[INFORMATION SHOWN]

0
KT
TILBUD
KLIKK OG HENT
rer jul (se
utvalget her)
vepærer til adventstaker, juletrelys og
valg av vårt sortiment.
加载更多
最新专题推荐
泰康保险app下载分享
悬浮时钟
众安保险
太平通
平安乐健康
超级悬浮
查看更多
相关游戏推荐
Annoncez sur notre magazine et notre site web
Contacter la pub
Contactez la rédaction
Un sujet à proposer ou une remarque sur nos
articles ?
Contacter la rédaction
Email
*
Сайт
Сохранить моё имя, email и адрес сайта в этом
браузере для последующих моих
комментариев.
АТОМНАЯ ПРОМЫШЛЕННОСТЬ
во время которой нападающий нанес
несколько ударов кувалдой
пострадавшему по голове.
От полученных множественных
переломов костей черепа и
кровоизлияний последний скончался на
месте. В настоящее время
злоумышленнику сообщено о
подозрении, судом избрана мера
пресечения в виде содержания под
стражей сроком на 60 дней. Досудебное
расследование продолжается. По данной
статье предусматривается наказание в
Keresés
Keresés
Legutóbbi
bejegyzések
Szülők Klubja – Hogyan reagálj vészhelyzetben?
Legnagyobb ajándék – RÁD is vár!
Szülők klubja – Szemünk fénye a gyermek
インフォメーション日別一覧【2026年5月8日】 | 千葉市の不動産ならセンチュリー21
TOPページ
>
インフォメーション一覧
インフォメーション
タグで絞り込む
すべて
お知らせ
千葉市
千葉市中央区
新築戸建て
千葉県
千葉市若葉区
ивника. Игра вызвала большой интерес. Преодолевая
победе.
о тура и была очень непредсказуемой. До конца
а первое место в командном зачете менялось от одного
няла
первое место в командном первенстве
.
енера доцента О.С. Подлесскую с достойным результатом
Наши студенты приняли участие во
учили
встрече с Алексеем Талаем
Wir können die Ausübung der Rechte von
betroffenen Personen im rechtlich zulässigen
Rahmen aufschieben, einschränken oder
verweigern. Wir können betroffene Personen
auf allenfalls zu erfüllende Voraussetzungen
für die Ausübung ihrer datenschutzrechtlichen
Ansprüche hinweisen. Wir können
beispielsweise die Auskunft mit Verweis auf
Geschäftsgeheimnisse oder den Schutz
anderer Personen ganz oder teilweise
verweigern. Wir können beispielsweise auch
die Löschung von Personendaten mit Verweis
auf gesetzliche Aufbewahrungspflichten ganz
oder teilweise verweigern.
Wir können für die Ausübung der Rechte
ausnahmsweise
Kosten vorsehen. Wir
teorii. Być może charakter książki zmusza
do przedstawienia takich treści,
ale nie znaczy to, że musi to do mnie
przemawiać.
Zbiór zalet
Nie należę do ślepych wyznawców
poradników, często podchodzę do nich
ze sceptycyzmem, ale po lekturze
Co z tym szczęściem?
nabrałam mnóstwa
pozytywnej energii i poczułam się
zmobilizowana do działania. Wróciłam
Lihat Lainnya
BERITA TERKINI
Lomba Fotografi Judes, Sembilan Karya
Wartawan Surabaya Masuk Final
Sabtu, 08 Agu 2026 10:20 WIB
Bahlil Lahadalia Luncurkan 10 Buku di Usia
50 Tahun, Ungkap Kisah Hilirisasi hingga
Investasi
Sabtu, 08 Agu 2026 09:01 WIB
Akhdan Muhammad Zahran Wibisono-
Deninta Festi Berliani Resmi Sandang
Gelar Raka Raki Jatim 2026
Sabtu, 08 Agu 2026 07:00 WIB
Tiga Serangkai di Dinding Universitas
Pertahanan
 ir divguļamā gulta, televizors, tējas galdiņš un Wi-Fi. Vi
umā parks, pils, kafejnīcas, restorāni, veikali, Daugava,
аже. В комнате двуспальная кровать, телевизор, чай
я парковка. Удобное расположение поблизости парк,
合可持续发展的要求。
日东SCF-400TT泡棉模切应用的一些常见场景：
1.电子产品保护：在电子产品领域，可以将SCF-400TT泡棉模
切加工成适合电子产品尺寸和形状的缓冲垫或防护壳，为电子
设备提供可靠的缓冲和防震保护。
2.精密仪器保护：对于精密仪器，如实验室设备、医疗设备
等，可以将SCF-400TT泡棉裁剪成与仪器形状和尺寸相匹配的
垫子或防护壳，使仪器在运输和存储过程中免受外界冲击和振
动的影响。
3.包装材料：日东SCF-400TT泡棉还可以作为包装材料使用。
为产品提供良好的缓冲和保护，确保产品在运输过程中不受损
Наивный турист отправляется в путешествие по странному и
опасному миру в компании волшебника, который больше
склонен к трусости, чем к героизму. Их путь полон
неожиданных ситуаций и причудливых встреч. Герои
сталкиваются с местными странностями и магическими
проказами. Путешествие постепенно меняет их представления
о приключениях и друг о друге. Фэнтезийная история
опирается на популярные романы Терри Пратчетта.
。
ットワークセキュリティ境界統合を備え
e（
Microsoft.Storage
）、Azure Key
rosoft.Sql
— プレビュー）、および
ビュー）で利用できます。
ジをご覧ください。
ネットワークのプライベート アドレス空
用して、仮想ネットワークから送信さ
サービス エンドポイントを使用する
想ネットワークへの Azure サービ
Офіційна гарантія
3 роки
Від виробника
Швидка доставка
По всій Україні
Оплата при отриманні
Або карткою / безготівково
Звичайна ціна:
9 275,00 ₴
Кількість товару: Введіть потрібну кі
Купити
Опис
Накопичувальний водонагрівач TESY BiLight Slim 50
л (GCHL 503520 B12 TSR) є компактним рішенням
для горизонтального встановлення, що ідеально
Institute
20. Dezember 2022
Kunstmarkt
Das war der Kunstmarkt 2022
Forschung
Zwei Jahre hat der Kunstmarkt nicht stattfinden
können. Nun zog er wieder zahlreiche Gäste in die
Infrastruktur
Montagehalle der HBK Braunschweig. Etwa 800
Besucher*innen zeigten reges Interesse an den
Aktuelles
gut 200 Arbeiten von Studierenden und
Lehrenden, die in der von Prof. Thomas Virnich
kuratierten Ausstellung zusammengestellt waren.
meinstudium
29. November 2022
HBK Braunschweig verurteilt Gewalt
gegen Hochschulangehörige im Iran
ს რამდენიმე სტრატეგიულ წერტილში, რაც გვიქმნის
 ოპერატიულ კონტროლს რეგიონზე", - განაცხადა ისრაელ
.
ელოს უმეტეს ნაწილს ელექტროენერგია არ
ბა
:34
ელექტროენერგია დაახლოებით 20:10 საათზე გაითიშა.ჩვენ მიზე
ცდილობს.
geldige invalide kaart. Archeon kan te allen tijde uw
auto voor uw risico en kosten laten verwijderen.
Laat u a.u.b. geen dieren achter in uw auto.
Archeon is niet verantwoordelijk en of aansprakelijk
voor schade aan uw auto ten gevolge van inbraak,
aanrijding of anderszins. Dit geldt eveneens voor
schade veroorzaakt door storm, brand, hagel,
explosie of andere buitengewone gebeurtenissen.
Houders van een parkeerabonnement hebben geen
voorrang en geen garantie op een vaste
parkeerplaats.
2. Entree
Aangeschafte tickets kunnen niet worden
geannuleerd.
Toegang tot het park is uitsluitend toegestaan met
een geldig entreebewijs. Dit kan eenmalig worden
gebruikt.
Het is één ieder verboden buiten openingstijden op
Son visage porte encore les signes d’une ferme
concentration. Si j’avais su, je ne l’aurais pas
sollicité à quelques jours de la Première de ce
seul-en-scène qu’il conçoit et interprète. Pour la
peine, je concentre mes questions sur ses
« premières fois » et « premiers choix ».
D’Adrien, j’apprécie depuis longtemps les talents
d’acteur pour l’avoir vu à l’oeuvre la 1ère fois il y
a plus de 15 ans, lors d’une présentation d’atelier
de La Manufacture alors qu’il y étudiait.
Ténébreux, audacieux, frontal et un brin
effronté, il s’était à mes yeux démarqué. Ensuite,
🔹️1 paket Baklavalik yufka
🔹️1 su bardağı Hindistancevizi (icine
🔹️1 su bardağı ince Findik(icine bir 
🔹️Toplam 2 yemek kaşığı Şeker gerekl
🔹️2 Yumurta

[YOUR TASK] Each line of the listing that holds the string "icine" counts once; state how many there are, with nothing added.

[EXERCISE RESPONSE] 2